Items from a data source
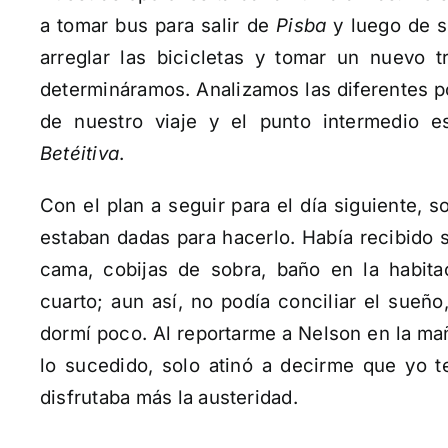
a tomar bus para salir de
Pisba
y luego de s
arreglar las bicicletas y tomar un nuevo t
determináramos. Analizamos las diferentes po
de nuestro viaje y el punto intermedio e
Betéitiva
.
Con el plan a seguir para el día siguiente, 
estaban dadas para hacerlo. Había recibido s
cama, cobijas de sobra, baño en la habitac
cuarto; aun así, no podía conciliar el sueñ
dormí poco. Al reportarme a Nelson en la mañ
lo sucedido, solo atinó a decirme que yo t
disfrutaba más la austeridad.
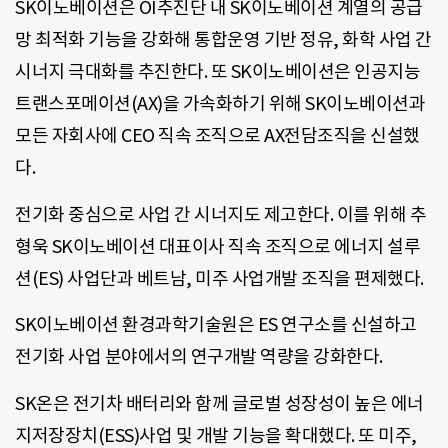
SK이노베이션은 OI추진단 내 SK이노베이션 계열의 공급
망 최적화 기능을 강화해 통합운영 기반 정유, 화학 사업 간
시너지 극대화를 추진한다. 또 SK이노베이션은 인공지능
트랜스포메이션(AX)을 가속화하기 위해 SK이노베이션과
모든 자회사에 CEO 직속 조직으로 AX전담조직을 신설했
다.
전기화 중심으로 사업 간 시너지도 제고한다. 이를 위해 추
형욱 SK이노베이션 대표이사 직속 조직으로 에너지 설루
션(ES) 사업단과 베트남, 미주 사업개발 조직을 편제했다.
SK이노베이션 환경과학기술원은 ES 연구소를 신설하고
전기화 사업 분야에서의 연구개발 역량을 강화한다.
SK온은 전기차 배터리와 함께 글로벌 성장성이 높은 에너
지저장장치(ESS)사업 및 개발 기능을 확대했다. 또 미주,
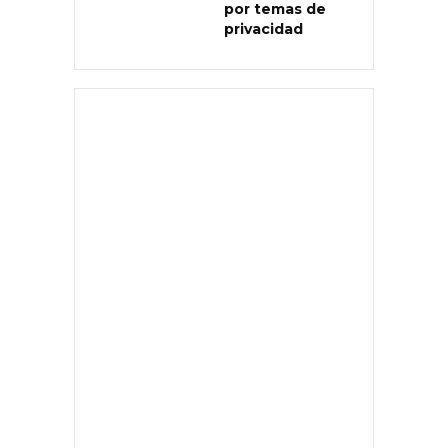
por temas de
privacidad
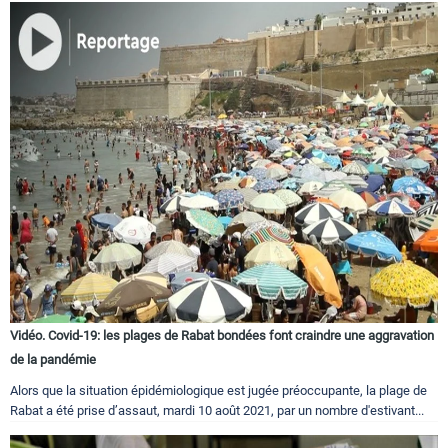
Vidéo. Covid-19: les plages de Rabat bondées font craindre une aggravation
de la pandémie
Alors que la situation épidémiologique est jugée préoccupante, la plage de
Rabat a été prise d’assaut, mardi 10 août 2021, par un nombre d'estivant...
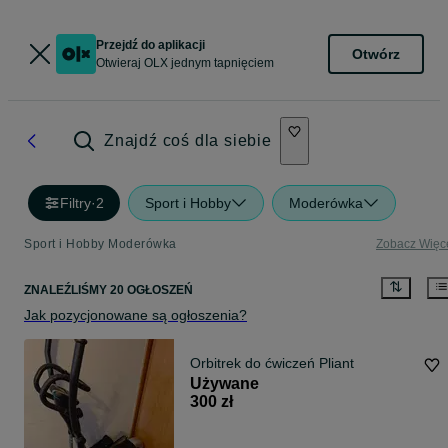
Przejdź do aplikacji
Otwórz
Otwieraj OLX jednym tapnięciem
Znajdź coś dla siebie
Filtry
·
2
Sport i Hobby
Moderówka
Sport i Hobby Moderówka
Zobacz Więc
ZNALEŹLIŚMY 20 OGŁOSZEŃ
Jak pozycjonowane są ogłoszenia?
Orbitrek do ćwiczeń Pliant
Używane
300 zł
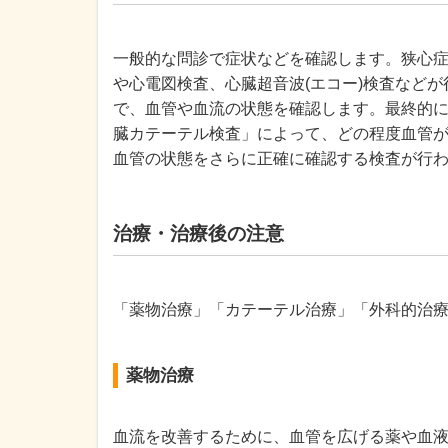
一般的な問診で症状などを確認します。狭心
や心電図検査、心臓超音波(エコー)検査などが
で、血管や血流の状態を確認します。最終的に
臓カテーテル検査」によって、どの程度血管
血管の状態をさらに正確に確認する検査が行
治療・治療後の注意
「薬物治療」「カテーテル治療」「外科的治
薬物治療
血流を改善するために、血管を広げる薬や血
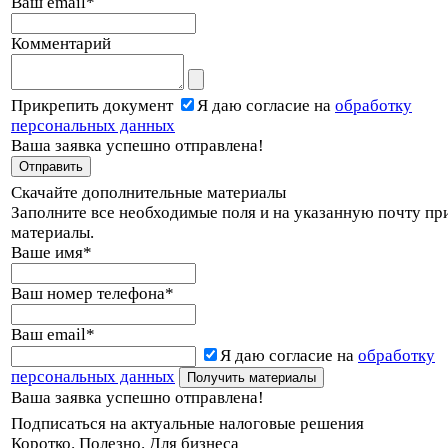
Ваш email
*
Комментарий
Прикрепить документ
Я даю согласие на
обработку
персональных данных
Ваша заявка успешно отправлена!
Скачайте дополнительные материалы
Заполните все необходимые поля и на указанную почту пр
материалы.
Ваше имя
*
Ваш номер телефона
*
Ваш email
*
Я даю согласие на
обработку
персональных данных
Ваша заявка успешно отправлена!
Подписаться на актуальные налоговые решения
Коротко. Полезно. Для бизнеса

==

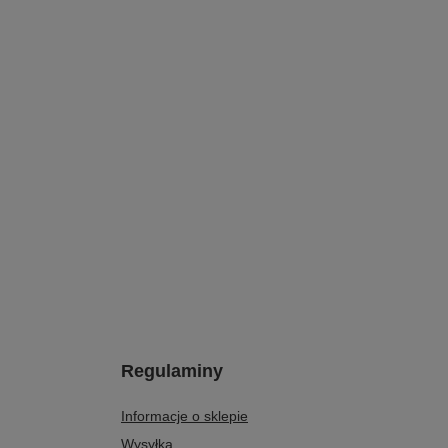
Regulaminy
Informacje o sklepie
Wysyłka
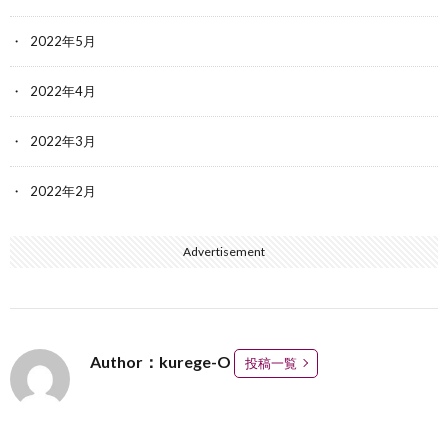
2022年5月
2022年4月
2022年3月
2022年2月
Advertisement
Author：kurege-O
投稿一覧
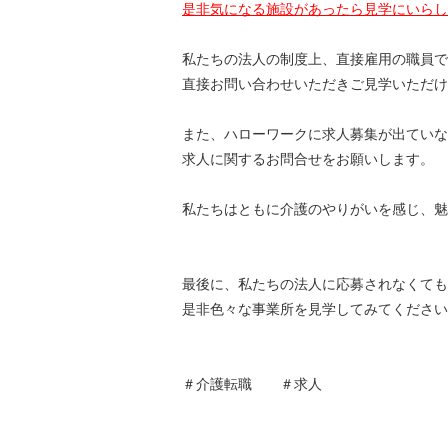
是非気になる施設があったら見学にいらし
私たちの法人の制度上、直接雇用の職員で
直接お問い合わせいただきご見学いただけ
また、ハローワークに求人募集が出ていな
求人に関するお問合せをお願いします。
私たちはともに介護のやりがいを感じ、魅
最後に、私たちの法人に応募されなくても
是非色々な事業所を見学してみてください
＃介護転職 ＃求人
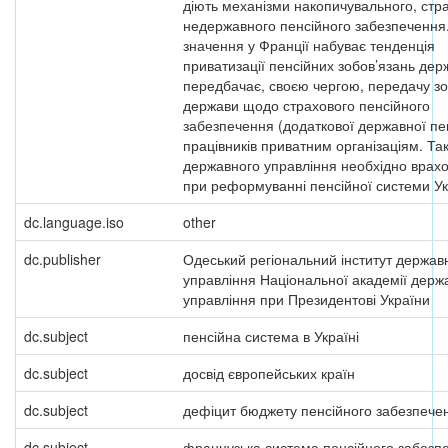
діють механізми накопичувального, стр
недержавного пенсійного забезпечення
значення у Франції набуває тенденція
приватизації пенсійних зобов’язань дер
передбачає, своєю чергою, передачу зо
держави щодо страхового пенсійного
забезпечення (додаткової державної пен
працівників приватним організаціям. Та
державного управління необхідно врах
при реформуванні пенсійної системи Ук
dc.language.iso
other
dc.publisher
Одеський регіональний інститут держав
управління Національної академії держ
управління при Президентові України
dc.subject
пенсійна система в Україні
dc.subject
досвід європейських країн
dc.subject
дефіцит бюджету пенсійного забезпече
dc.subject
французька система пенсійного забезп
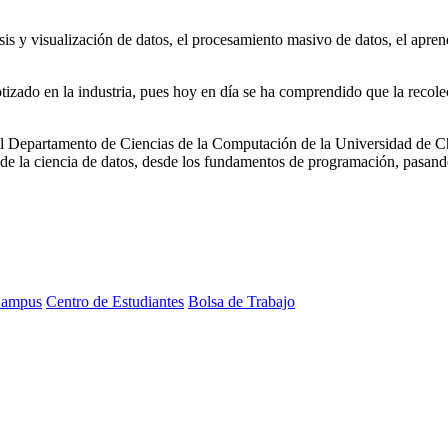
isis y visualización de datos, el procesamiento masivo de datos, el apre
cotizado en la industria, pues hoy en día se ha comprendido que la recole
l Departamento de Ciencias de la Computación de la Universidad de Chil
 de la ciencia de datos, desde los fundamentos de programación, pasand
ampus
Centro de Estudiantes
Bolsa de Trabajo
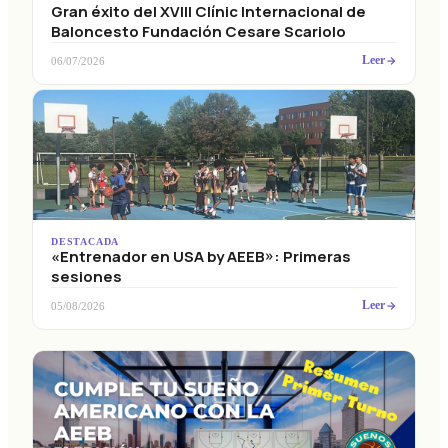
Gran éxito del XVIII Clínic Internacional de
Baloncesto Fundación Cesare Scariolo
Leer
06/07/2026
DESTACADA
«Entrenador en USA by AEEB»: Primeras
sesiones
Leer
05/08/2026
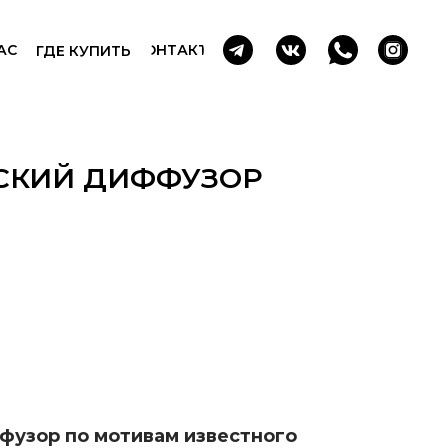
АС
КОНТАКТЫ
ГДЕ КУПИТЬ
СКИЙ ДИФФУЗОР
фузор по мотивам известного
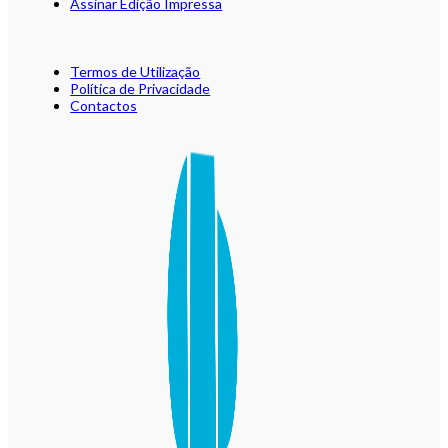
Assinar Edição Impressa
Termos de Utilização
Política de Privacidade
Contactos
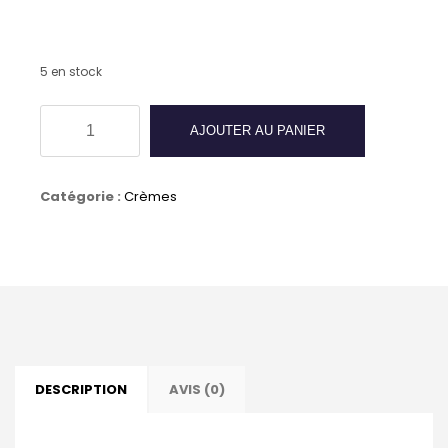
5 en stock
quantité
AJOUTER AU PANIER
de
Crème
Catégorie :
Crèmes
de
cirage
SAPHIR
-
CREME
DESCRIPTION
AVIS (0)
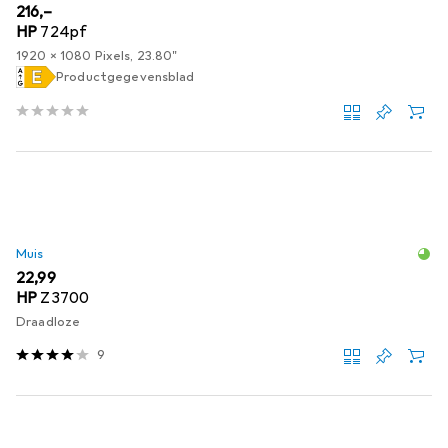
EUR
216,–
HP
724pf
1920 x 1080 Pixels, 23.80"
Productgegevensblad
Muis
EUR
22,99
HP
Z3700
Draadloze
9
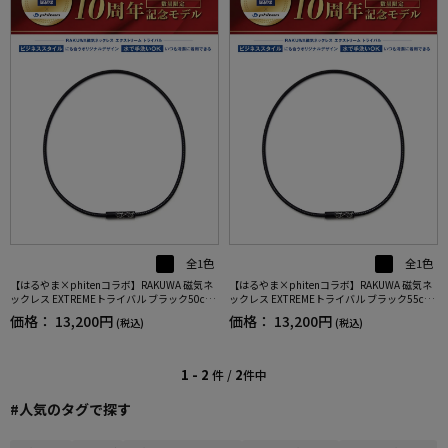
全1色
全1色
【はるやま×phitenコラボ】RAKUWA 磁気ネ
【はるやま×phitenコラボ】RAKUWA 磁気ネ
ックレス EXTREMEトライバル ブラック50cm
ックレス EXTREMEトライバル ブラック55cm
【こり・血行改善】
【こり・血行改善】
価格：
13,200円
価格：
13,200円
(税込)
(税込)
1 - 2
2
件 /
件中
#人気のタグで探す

--

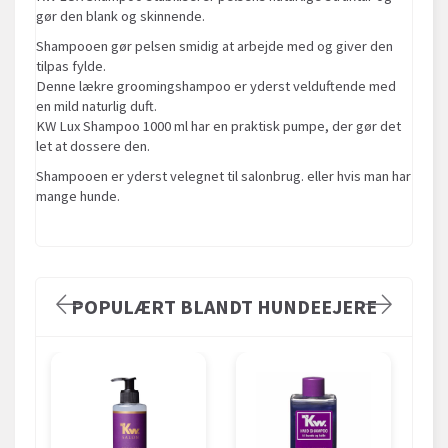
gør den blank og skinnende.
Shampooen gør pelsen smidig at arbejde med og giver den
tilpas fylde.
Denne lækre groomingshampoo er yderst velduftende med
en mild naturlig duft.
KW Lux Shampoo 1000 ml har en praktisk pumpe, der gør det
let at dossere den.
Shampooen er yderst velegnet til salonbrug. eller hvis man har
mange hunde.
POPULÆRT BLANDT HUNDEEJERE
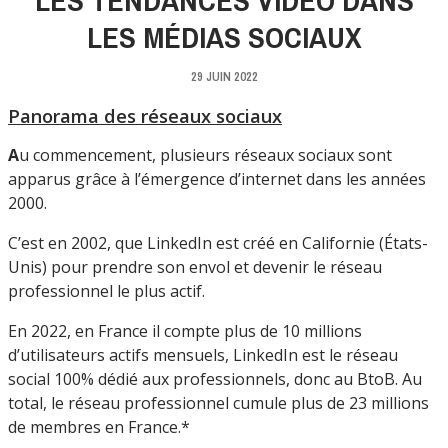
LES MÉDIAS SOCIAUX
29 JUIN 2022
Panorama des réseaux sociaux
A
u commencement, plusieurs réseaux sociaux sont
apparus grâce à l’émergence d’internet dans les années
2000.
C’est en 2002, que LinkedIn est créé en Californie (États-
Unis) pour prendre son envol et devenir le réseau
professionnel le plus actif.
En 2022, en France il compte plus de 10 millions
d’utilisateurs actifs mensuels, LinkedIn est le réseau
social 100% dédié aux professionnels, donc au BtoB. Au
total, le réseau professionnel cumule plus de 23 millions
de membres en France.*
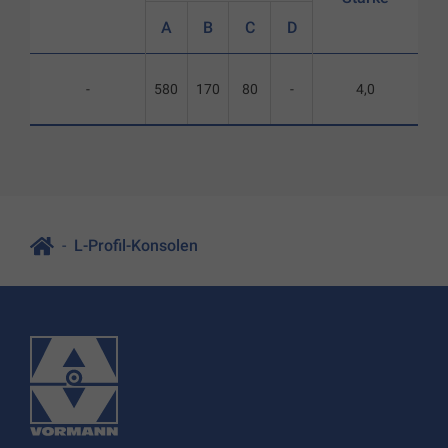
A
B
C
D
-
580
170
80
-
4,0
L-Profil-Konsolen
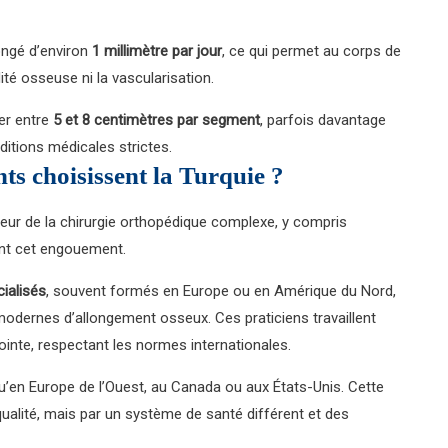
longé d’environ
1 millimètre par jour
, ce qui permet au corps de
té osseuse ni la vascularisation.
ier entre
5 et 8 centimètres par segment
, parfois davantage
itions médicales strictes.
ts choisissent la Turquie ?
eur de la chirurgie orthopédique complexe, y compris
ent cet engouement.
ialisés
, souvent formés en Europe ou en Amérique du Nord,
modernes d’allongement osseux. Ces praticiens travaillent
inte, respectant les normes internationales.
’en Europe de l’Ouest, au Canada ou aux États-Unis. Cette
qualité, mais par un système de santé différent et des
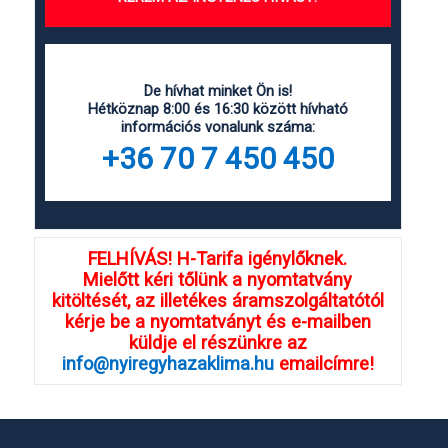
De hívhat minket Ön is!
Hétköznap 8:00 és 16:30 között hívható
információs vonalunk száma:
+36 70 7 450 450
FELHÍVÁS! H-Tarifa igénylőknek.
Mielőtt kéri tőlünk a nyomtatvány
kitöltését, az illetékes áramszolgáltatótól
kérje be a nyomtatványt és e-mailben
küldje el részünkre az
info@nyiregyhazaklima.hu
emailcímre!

- [Work to be completed]: Your answer should be the lines above from the one containing "apparus grâce à" through the one containing "d’utilisateurs actifs mensuels, LinkedIn", copied exactly and with both ends kept.

- [Exercise solution]:
apparus grâce à l’émergence d’internet dans les années
2000.
C’est en 2002, que LinkedIn est créé en Californie (États-
Unis) pour prendre son envol et devenir le réseau
professionnel le plus actif.
En 2022, en France il compte plus de 10 millions
d’utilisateurs actifs mensuels, LinkedIn est le réseau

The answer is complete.